Four states have legalized recreational use so far and 13 others may vote next year on whether to join them, according to Viridian Capital & Research, a marijuana-focused investment firm. Republican Senator Rand Paul of Kentucky last month introduced a bill to end the federal ban on medicinal use, four weeks before announcing his presidential candidacy.

Psychological Dangers

If the momentum behind legalization keeps up, the prize for Scotts and other legit companies could be immense. While the U.S. has $2.5 billion of legal pot sales a year, illegal sales are as much as $60 billion, according to Viridian. That implies a potential market worth more than 20 times Scotts’ total revenues last year.

“Scotts can find themselves having the biggest growth they’ve experienced in decades coming from the nascent home-grow industry,” said Leslie Bocskor, a legalization advocate and the managing partner at Electrum Partners, a Las Vegas-based advisory firm focused on the legal cannabis industry. “It’s a very smart play.”

Cannabis is classified by the federal government as a Schedule 1 drug, meaning it’s considered among the most dangerous psychologically and physically, along with LSD and ecstasy.
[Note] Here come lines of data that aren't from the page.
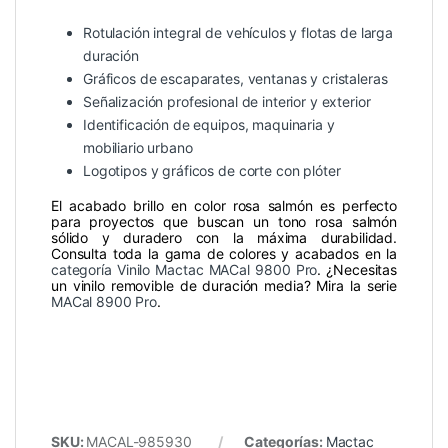
Rotulación integral de vehículos y flotas de larga
duración
Gráficos de escaparates, ventanas y cristaleras
Señalización profesional de interior y exterior
Identificación de equipos, maquinaria y
mobiliario urbano
Logotipos y gráficos de corte con plóter
El acabado brillo en color rosa salmón es perfecto
para proyectos que buscan un tono rosa salmón
sólido y duradero con la máxima durabilidad.
Consulta toda la gama de colores y acabados en la
categoría Vinilo Mactac MACal 9800 Pro
. ¿Necesitas
un vinilo removible de duración media? Mira la serie
MACal 8900 Pro
.
SKU:
MACAL-985930
Categorías:
Mactac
Hagedorn says the hydroponics business is strongest where state pot laws are the most favorable -- California, Washington, Colorado and Oregon.

Tread Lightly

Hagedorn knows he needs to tread lightly. The pot industry is still comprised largely of small, independent players. They’re the kind of people naturally distrustful of large corporations such as Scotts.
“Do we need to be the big giant making a lot of noise in the space when we are just becoming part of the family?” Hagedorn said. “I think the answer is, quiet is good.”

Scotts said April 2 it bought closely held General Hydroponics Inc., which sells nutrients used in hydroponics, and a separate soil company for a combined $130 million.
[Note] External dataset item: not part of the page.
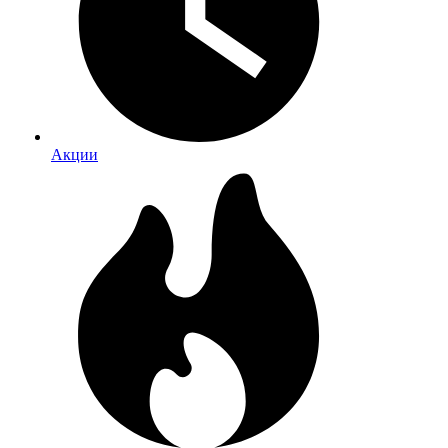
Акции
The deal is probably the largest takeover the pot industry has seen so far, according to Electrum’s Bocskor. It was the biggest acquisition in 16 years for Scotts, whose stock has gained 10 percent over the past year. The Standard and Poor’s Midcap Materials Index is up 1.2 percent in the period.

Hydroponic Gardens

Scotts made its first foray into hydroponics in 2013 via a partnership with AeroGrow International Inc., which sells compact growing systems for home gardeners. Scotts later bought a stake in the small company.

General Hydroponics, which has about $40 million of sales, was founded almost four decades ago by Laurence Brooke. A hydroponics pioneer, he still sees the technology primarily as a tool to feed the world rather than a way to grow pot away from the gaze of law enforcement.
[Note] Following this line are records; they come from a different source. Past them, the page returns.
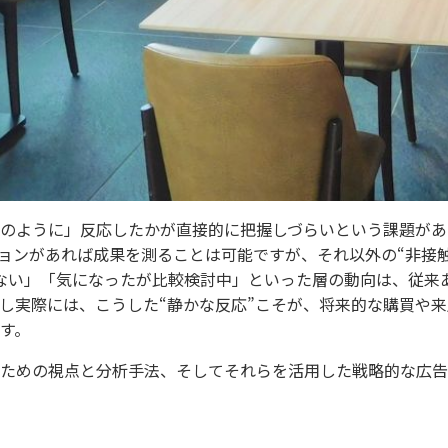
のように」反応したかが直接的に把握しづらいという課題があ
ョンがあれば成果を測ることは可能ですが、それ以外の“非接
いない」「気になったが比較検討中」といった層の動向は、従来
し実際には、こうした“静かな反応”こそが、将来的な購買や来
す。
ための視点と分析手法、そしてそれらを活用した戦略的な広告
“The people who wanted to grow cannabis went to our technology because it is second to none,” Brooke said in an interview.

Hagedorn is also keen to point out that hydroponics is about more than marijuana. Much of the demand is from young, city dwellers who are setting up small hydroponic gardens to grow fresh, pesticide-free vegetables and herbs for their families, he said.

“To some extent you have to be agnostic about how people use the product,” Hagedorn said.
If the legalization movement stalls, Scotts can always fall back on the kind of customer satisfied with using hydroponics to cultivate lettuce, herbs and other produce, said Michael Swartz, an analyst at Viridian Capital.

“The downside is mitigated in the way this product is used for growing other things,” he said. “But the potential is high as the cannabis market loosens.”